PT your ass off, and don't quit.  That's all you need to know...the rest will fall into place.


----------



## Boondocksaint375 (May 29, 2008)

That about sums it up.  Also to add, make sure your land nav is good to go.


----------



## x SF med (May 29, 2008)

Boondocksaint375 said:


> That about sums it up.  Also to add, make sure your land nav is good to go.




Ranger and Land Nav and Good - in the same sentence?  Boon! Who aer you trying to kid?  

Rangers in the night,
Exchanging azimuths.
Which of us is right?
Why'd they just pass us?

need I go on?

Kidding!  Land Nav will save your ass - learn to use the map and compass.


----------



## Boondocksaint375 (May 30, 2008)

lol... well when you're not getting your ass smoked on Cole Range, you are out finding points in the middle of the woods and thinking that the cadre are following you lol


----------



## Looon (May 30, 2008)

RustyShackleford said:


> I went throgh RIP in '99.


Get down, cherry!!:)

All good advice given.


----------



## 275ANGER! (May 30, 2008)

Make sure you can swim too.  Seriously, you will be suprised how many don't make the cut because they can't swim.  My class lost like 20 people to the CWST.


----------



## infantryguy82 (May 31, 2008)

*R.I.P. part II*

Ok, thank you so far for the info. In terms of swimming what am I looking at here? I was a heck of a swimmer in the Corps and am still pretty wicked in the water? Full gear, BDUs and boots type test or what? Also, I am a bit rusty on the land nav... anyone know the FM that I can look up and brush up on that? Also, I know that there's a serious smoking ahead of me during the indoc but does anyone know if they don't take to kind to the older sensoned guys who have been playing G.I. Joe for a bit? Again all info is very much appreciated.


----------



## 275ANGER! (May 31, 2008)

If you passed the Marine Corps swim test then you should be fine.  I was just throwing that out there because to many tards in the Army can't swim.

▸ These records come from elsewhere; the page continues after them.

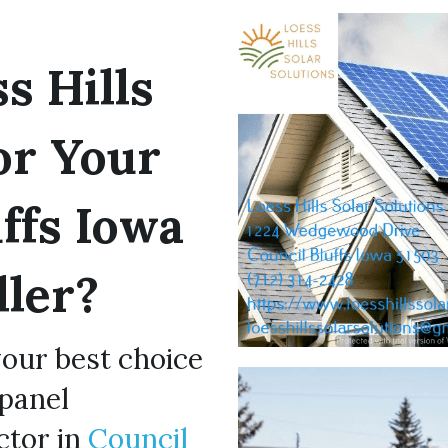
 Hills 
or Your 
ffs Iowa 
ller?
your best choice 
panel 
tor in 
Council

As for RIP Instructors being easy on you for being seasoned, *LOL!.  *More will be expected out of you.  If you prove your worth and maturity you might get to go to Ranger School after RIP.  Small chance but a chance.  Had a prior service Marine finish RIP and he jumped into my Pre-Ranger class and off to Ranger School he went and got his shit.


----------



## hidesite (May 31, 2008)

First off, I've never served in the 75th (Member of the 75th RR Association though ;)) so take this for what it's worth but the comments I've heard made by my "co-workers" over the years that have served in Batt. are valid. One thing of mention that they unanimously have stated is to make sure before you go that it is definitely something YOU WANT. Ask yourself that question and then ask yourself why you want it? Do you want it for the right reasons? If you can answer those question in your mind to your satisfaction, go get some...

If you don't truly want it, the odds of you making it are far far less if you still go and you've handicapped yourself before you even get there...

This too could also be said for a handful of DoD units.

Good luck.

BA

PS: You best advie has alrready came from those on hear that were Batt-Boyz. They've walked that walk and lived that life...


----------



## Doc P (May 31, 2008)

Hey man...like I said before...you're asking for too much info (in my opinion). Just go there and do it...if you get smoked extra for being old ...then fuck it...take the smoking.  RIP is a gut-check. If you're mentally alert, physically strong and morally straight (I think I read that some where) you'll be alright.  Good luck.
RLTW!


----------



## infantryguy82 (Jun 3, 2008)

Thanks to all the good info. I am VERY sure that this is what I want and there is noone or nothing within my control that can stop me. I will keep you all updated on how things go.


----------



## Ronin7 (Jun 12, 2008)

I did BN RIP, prior to Reg  being formed and let me tell you it sucked!!! One of my RI's went to the same high school as I did (he was two year ahead of me and we played football together) It was his last rotation and when we graduated he was my Squad Leader. Just don't quit.  Only 6 inches separate you from success and that's the distance between your ears.


----------



## Scotth (Jun 12, 2008)

Ronin7 said:


> Just don't quit.  Only 6 inches separate you from success and that's the distance between your ears.



That is the best advice I have heard in a LONG time.  Well said


----------